Monday, June 24, 2024



A talk with author Andrea Davis Pinkney – such as tonight’s – is likely to be as inspiring a literary time as one could imagine. The New York Times bestselling author of more than 30 books for children and young adults has specialized in writing about some of the most vital and challenging people and moments in U.S. history.

Her latest work, “The Red Pencil,” crosses the Atlantic to Eastern Africa for an equally inspiring story about a 12-year-old girl, Amira. As described by Hachette:

Life in her peaceful Sudanese village is shattered when the Janjaweed arrive. The terrifying attackers ravage the town and unleash unspeakable horrors. After she loses nearly everything, Amira needs to dig deep within herself to find the strength to make the long journey – on foot – to safety at a refugee camp.

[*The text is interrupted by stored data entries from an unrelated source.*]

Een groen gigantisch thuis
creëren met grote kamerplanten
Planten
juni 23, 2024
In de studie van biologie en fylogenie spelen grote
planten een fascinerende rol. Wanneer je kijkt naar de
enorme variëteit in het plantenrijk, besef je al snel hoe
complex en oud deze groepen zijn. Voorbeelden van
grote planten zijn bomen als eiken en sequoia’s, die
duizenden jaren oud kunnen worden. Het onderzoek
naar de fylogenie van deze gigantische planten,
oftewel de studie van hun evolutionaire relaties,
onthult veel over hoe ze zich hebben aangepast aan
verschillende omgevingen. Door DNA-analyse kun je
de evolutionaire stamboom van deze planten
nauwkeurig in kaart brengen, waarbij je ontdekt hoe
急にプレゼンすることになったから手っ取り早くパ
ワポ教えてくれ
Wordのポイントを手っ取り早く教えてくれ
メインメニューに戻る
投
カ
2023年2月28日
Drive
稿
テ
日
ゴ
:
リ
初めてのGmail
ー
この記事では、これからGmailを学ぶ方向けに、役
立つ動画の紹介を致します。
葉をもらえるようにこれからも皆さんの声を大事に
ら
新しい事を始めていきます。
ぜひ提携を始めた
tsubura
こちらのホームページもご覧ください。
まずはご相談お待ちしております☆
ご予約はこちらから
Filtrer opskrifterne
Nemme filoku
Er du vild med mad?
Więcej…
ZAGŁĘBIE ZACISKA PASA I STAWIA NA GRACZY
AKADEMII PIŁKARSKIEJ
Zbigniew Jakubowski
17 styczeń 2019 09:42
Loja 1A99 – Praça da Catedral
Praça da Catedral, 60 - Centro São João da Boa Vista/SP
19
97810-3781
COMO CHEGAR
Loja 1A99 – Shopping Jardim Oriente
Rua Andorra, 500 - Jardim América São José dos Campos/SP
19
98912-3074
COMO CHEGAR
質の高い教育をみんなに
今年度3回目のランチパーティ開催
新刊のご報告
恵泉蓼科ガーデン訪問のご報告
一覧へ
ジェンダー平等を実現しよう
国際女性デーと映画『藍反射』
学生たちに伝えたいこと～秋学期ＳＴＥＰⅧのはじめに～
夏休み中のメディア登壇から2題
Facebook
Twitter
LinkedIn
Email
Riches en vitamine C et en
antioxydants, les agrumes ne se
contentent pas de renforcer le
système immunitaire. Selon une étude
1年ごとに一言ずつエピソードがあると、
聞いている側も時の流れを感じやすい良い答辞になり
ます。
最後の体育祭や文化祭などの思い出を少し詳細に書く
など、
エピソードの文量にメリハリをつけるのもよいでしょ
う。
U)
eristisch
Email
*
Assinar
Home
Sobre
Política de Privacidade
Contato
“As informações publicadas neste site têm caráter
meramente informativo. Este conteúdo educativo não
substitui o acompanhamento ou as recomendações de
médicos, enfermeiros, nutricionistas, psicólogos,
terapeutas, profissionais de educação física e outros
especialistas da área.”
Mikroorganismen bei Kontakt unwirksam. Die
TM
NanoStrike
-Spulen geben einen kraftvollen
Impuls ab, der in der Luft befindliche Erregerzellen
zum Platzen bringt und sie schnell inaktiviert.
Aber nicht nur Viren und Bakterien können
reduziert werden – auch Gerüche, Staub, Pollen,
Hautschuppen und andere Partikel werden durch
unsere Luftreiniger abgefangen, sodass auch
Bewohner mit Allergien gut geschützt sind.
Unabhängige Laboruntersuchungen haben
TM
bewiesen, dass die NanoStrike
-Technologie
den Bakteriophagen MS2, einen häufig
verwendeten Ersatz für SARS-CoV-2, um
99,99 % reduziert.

Her days are tough at the camp, until the gift of a simple red pencil opens her mind – and all kinds of possibilities.

Recent works of Pinkney, who does picture books, novels and works of historical fiction and nonfiction, include NAACP Image Award nominee “Martin & Mahalia: His Words, Her Song,” and “Hand in Hand: Ten Black Men Who Changed America,” which received the 2013 Coretta Scott King Author Award medal. The Times called the book “beautifully written … fascinating.”

“Bird in a Box,” a novel from 2011, was a “Today Show” Al Roker Book Club pick. Her picture books include “Sojourner Truth’s Step-Stomp Stride”; “Let it Shine: Stories of Black Women Freedom Fighters”; “Duke Ellington”; and “Boycott Blues: How Rosa Parks Inspired a Nation.”

Pinkney, vice president and executive editor at Scholastic and among the “25 Most Influential People in Our Children’s Lives” list compiled by Children’s Health Magazine, lives in New York City with her husband, award-winning illustrator Brian Pinkney, and their two children. Brian Pinkney is the illustrator on several of her books.

Her visit is presented by Lesley’s Evelyn M. Finnegan Children’s Literature Lecture Series, named in honor of children’s book author Evelyn M. Finnegan, from the school’s Class of 1948.

Pinkney speaks at 7 tonight in Lesley’s Marran Theater, 34 Mellen St., in the Agassiz neighborhood near Harvard Square. The talk is free and open to the public.